Mid-Senior Machine Learning Systems Engineer - AI Research
About the Role
We're hiring a Mid-Senior Machine Learning Systems Engineer to join our team at Anthropic. This role is pivotal in developing and optimizing the encodings and tokenization systems used throughout our Finetuning workflows. As a Machine Learning Systems Engineer, you will work closely with our Pretraining and Finetuning teams, building critical infrastructure that directly impacts how our models learn from and interpret data. This position offers a unique opportunity to contribute to the advancement of AI systems that are reliable, interpretable, and steerable.
What You'll Do
- Design, develop, and maintain tokenization systems used across Pretraining and Finetuning workflows.
- Optimize encoding techniques to improve model training efficiency and performance.
- Collaborate closely with research teams to understand their evolving needs around data representation.
- Build infrastructure that enables researchers to experiment with novel tokenization approaches.
- Implement systems for monitoring and debugging tokenization-related issues in the model training pipeline.
- Create robust testing frameworks to validate tokenization systems across diverse languages and data types.
- Identify and address bottlenecks in data processing pipelines related to tokenization.
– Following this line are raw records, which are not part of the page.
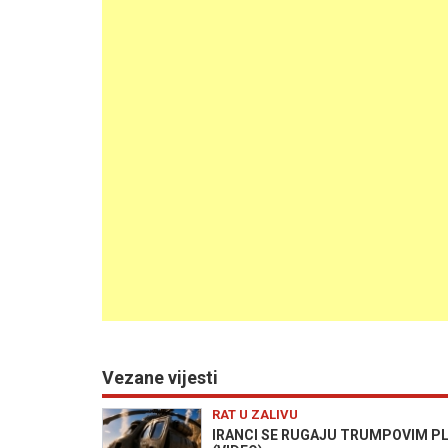
Vezane vijesti
RAT U ZALIVU
IRANCI SE RUGAJU TRUMPOVIM PLANO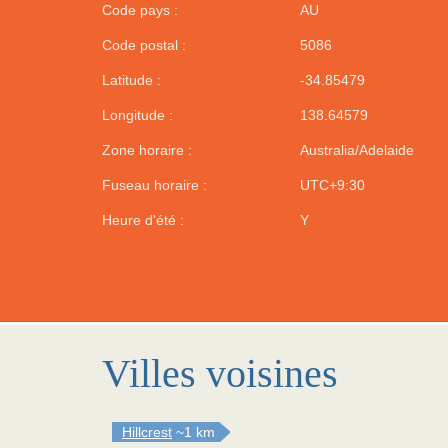
Code pays :
AU
Code postal :
5086
Latitude :
-34.85479
Longitude :
138.64579
Zone horaire :
Australia/Adelaide
Fuseau horaire :
UTC+9:30
Heure d'été :
Y
Villes voisines
Hillcrest
~1 km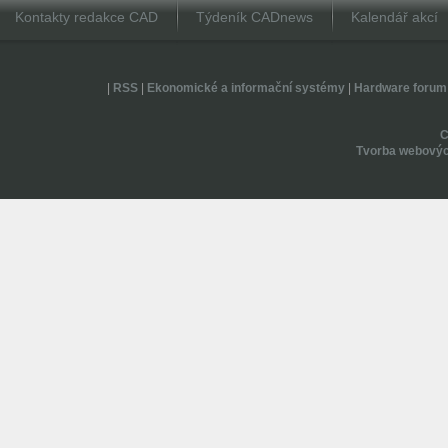
Kontakty redakce CAD
Týdeník CADnews
Kalendář akcí
|
RSS
|
Ekonomické a informační systémy
|
Hardware forum
Tvorba webovýc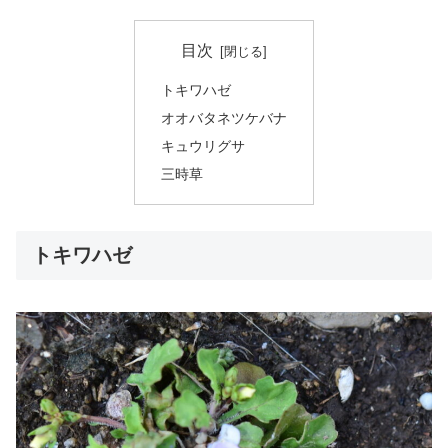
目次
トキワハゼ
オオバタネツケバナ
キュウリグサ
三時草
トキワハゼ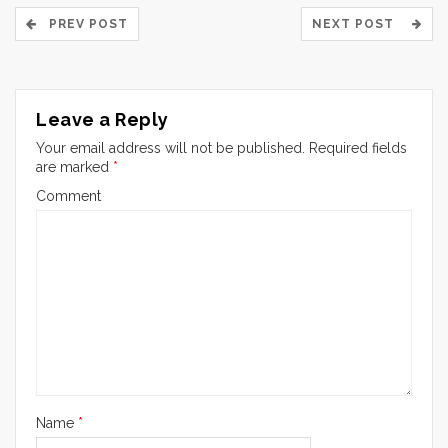
PREV POST
NEXT POST
Leave a Reply
Your email address will not be published.
Required fields
are marked
*
Comment
Name
*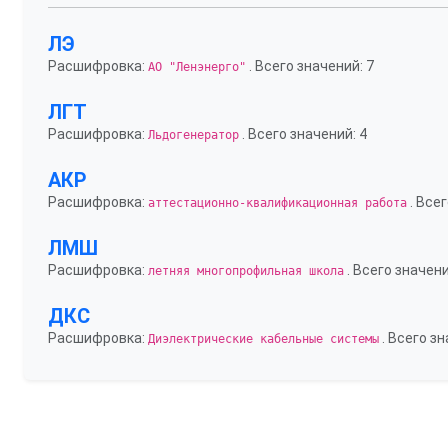
ЛЭ
Расшифровка:
. Всего значений: 7
АО "Ленэнерго"
ЛГТ
Расшифровка:
. Всего значений: 4
Льдогенератор
АКР
Расшифровка:
. Всег
аттестационно-квалификационная работа
ЛМШ
Расшифровка:
. Всего значени
летняя многопрофильная школа
ДКС
Расшифровка:
. Всего зн
Диэлектрические кабельные системы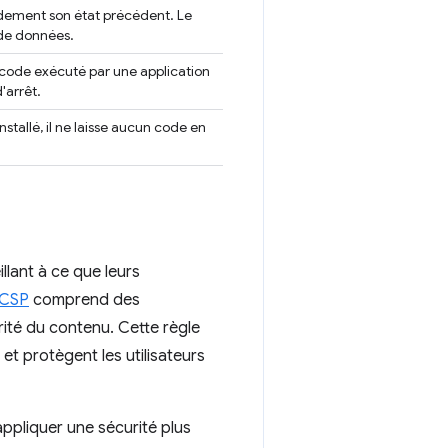
pidement son état précédent. Le
 de données.
e code exécuté par une application
'arrêt.
nstallé, il ne laisse aucun code en
llant à ce que leurs
 CSP
comprend des
urité du contenu. Cette règle
 et protègent les utilisateurs
ppliquer une sécurité plus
- Document systems thoroughly and communicate technical decisions clearly to stakeholders across teams.
Requirements
- Significant software engineering experience with demonstrated machine learning expertise.
- Comfortable navigating ambiguity and developing solutions in rapidly evolving research environments.
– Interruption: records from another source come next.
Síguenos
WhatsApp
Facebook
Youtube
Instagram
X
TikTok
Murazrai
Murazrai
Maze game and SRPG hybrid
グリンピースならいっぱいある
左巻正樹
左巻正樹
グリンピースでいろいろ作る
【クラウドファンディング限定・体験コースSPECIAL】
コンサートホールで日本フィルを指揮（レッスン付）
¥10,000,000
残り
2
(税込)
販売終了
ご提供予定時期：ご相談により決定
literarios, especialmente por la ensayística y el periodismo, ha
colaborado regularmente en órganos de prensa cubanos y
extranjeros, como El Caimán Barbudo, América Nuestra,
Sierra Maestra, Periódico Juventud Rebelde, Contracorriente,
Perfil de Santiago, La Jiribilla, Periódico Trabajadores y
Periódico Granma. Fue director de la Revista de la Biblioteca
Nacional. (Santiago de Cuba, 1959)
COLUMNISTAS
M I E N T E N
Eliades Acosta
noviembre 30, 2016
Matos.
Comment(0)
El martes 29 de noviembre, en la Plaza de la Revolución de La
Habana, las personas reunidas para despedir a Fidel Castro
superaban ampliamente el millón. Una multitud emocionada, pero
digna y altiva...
- Ability to work independently while maintaining strong collaboration with cross-functional teams.
- Results-oriented, with a bias towards flexibility and impact.
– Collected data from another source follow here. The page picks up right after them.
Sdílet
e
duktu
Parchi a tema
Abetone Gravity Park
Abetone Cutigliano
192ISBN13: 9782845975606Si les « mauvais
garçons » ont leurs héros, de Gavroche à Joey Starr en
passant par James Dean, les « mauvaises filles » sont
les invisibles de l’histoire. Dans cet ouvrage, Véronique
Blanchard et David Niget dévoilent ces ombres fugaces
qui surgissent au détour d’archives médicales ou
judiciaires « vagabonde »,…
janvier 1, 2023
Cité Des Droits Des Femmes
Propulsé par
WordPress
- Experience with machine learning systems, data pipelines, or ML infrastructure.
- Proficient in Python and familiar with modern ML development practices.
- Strong analytical skills to evaluate the impact of engineering changes on research outcomes.
- Passion for responsible AI development and societal impacts of your work.
Nice to Have
- Experience with machine learning data processing pipelines.
- Building or optimizing data encodings for ML applications.
- Implementing or working with BPE, WordPiece, or other tokenization algorithms.
- Performance optimization of ML data processing systems.
- Multi-language tokenization challenges and solutions.
What We Offer
- Annual salary range of $320,000—$405,000 USD.
- Hybrid work policy with flexible working hours.
- Visa sponsorship and relocation package available.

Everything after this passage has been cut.